The ground of the soul is dark. – Meister Eckhart
God lives in the cloud of unknowing and that one has to be stripped of every idea, every intellectual conception, before one can approach the light which is surrounded by the darkness and utter confusion. – The Cloud of Unknowing.
Last week was dark. Depression came rolling in like an unexpected afternoon fog, and no matter how much I tried to shake it off, I couldn’t free myself from its merciless grip. As is often the case, I wanted to analyze my angst; to understand it so that I might be able to stand over it, rather than having it stand over me. But it is depression’s nature to resist being treated or cured. It requires that we go further downward until we are forced to come to a complete stop, blinded by its thickness, its muck, and its lack of differentiation. I was in the “impenetrable chaos”, which, as Jung writes, “is enveloped in a kind of fog, and this fully accords with the nature of the unconscious content: it is a ‘black blacker than black”. And so, I could no longer forge ahead with my work-ethic rigor, my never-ending “to do” lists and obligations. I was simply melted by my own tears.
On the other hand, I have discovered an antidote for depression, which, for me, is metaphor. Actually, it is not really a cure at all, but rather, a softening of perception and recognition that depression, like all psychological states, has a place in nature: dark seas, long nights, scavenging vultures, valleys of shadow and death. The use of metaphor is soothing to my soul.
I suppose it is no coincidence, therefore, that as I write this my thoughts shift toward landscapes of descent.

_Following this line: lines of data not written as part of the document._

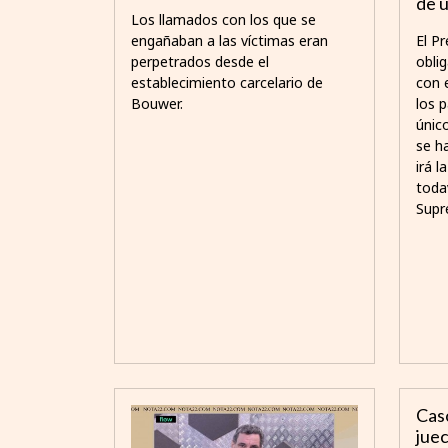
de 
Los llamados con los que se
engañaban a las víctimas eran
El Pr
perpetrados desde el
obli
establecimiento carcelario de
con 
Bouwer.
los 
únic
se ha
irá 
todav
Supr
Caso
juec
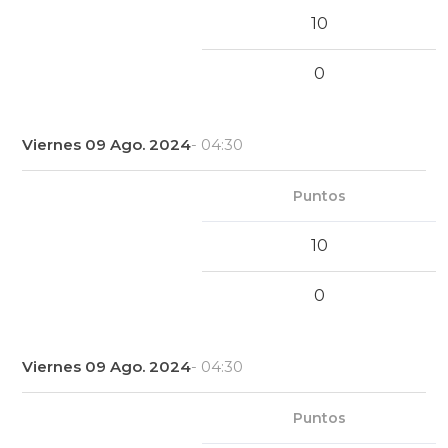
10
0
Viernes 09 Ago. 2024
- 04:30
Puntos
10
0
Viernes 09 Ago. 2024
- 04:30
Puntos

And the landscape I know best that suits this is the Owens Valley, otherwise known as the “deepest valley”, located on HWY 395 in California. Although I have spent many warm and joyful days in this place, I also know its darkness, especially during the winter months when the towering Eastern Sierra prematurely steals away the afternoon sun. At such times a cold wind enters the valley from the north, bones chill and muscles contract restricting movement of mind and body. But, it is precisely this slowing motion that James Hillman refers to as “soul-making.” “Things slow down”, he writes, “There is a lot of sadness. You can’t see over the horizon”.
Like depression, the valley is a feminine landscape. Whereas, the mountainous masculine yang seeks to differentiate, promote understanding and action, the feminine yin brings us back to the low places of feeling and connection, encouraging the practice of passive receptivity. We meander in valleys, possibly sitting by a river under a cottonwood or a weeping willow watching fallen leaves float toward some collective destination. We cry, muse, ponder, ruminate and reflect. Cut off (no choice here) from the busyness of our goal-oriented lives, the ego loosens its grip. Everything becomes wet.
Speaking of the feminine, Jungian scholar, Helen Luke* writes about the conflict that beset many women who are unhinged by depression. According to Luke, women who are driven upward by the need for acceptance often do so at the expense of their feminine nature. In these cases, positions of prestige are accompanied by an extraordinary amount of anxiety and self-doubt. Such a woman may have forfeited her ability to listen to the creative feminine voice that resonates within her, that connects her to Earth and to her own instincts. Her life becomes dry and meaningless. In this case, a descent – a sacrifice of all that has been afforded to her by the masculine world – is necessary to facilitate a reunion with the life-connecting principle of Eros. Luke writes,
“In some form or other the break must be made – a defeat accepted – a loss of prestige endured, even if it is not recognized as such by others. I remember that Simone Weil wrote in one of her essays that an essential ingredient in the soul’s journey through affliction was the experience of social rejection – and that whether this was suffered neurotically (to use our language) through projection, or in outer fact was not important so long as the resulting affliction was fully accepted and endured”.
But, as Luke writes, it is also in this fallen state that we discover the light in the darkness, an ember of meaning that illuminates from our very own depths.
“She has then to learn to start from the receptive, the hidden, the goal-less aspect of Yin, and gradually the true light of the spirit will shine in the darkness, and the intellect too will be illuminated and come to its fruition”.
In many respects, to go into the valley’s shadow is an initiation into the feminine where we can reclaim the “receptive, the hidden, and goal-less aspects of Yin” that Luke refers to. And yet, according to the Tao Te Ching, it is within these depths that we also discover the Valley Spirit, which, like a river is both feminine and masculine, movement and passivity, action and non-action. Although the descent may demand great sacrifice it brings about wholeness – Psyche and Eros united.
The Valley Spirit never dies.
This is called the mysterious female.
The gateway of the mysterious female
Is called the root of heaven and earth.
Dimly visible, it seems as if it were there,
Yet use will never drain it.
— Lao-Tzu, Tao Te Ching
In retrospect, I can see how depression can be a gift. By its own severe gravity it temporarily prevents forward motion. There is no looking ahead, no false claim on the future. All that is is that which exists in the moment. In such a state the present becomes more real. No breath goes without notice. I am still breathing. I am still alive.
*Luke, H. M. (1990). Woman, earth and spirit. New York: Crossroad.